WHAT YOU SHOULD DO:
Return the lines from the line containing "Вормикил таб. 0,5 гр. 20 табл." through the last line of the material below, exactly as they appear and with no others.

GIVEN RECORDS:
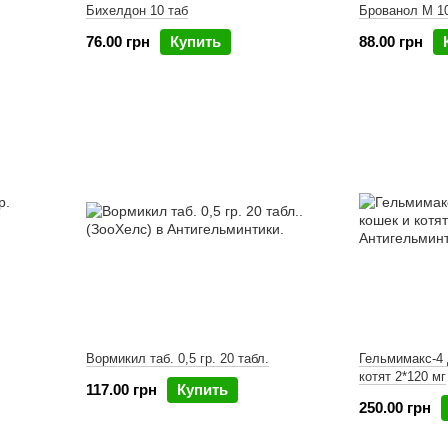
Бихелдон 10 таб
Брованол М 10
76.00 грн
Купить
88.00 грн
Вормикил таб. 0,5 гр. 20 табл.
Гельмимакс-4 
котят 2*120 мг
117.00 грн
Купить
250.00 грн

WRITTEN SOLUTION:
Вормикил таб. 0,5 гр. 20 табл.
Гельмимакс-4 
котят 2*120 мг
117.00 грн
Купить
250.00 грн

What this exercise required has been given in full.